» Work to be completed: Print word for word the records from the line containing "mesmos da vida." through the end.

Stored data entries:

□ □ □ □ □ □ □

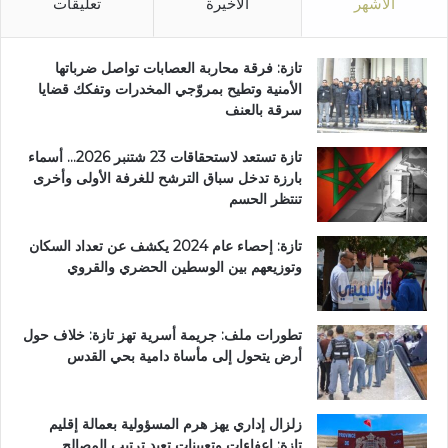
الأشهر
الأخيرة
تعليقات
تازة: فرقة محاربة العصابات تواصل ضرباتها
الأمنية وتطيح بمروّجي المخدرات وتفكك قضايا
سرقة بالعنف
تازة تستعد لاستحقاقات 23 شتنبر 2026… أسماء
بارزة تدخل سباق الترشح للغرفة الأولى وأخرى
تنتظر الحسم
تازة: إحصاء عام 2024 يكشف عن تعداد السكان
وتوزيعهم بين الوسطين الحضري والقروي
تطورات ملف: جريمة أسرية تهز تازة: خلاف حول
أرض يتحول إلى مأساة دامية بحي القدس
زلزال إداري يهز هرم المسؤولية بعمالة إقليم
تازة: إعفاءات وتعيينات تعيد ترتيب المصالح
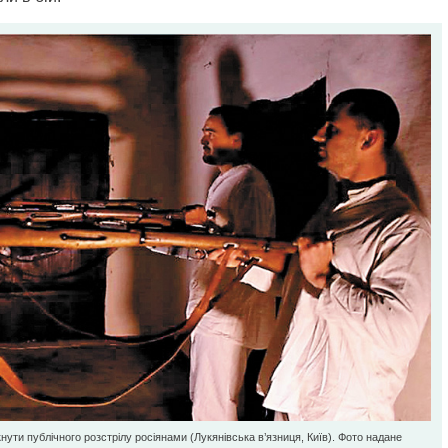
ути публічного розстрілу росіянами (Лукянівська в’язниця, Київ). Фото надане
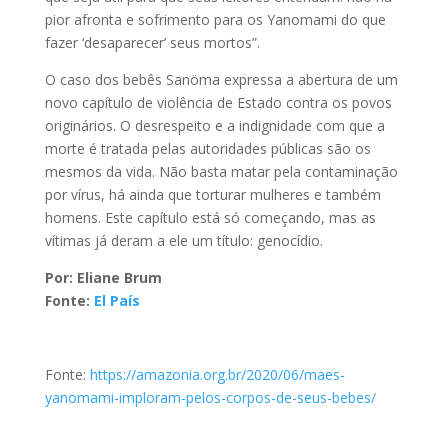
pior afronta e sofrimento para os Yanomami do que
fazer ‘desaparecer’ seus mortos”.
O caso dos bebês Sanöma expressa a abertura de um
novo capítulo de violência de Estado contra os povos
originários. O desrespeito e a indignidade com que a
morte é tratada pelas autoridades públicas são os
mesmos da vida. Não basta matar pela contaminação
por vírus, há ainda que torturar mulheres e também
homens. Este capítulo está só começando, mas as
vítimas já deram a ele um título: genocídio.
Por: Eliane Brum
Fonte:
El País
Fonte:
https://amazonia.org.br/2020/06/maes-
yanomami-imploram-pelos-corpos-de-seus-bebes/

□ □ □ □ □ □ □

» Exercise answer:
mesmos da vida. Não basta matar pela contaminação
por vírus, há ainda que torturar mulheres e também
homens. Este capítulo está só começando, mas as
vítimas já deram a ele um título: genocídio.
Por: Eliane Brum
Fonte:
El País
Fonte:
https://amazonia.org.br/2020/06/maes-
yanomami-imploram-pelos-corpos-de-seus-bebes/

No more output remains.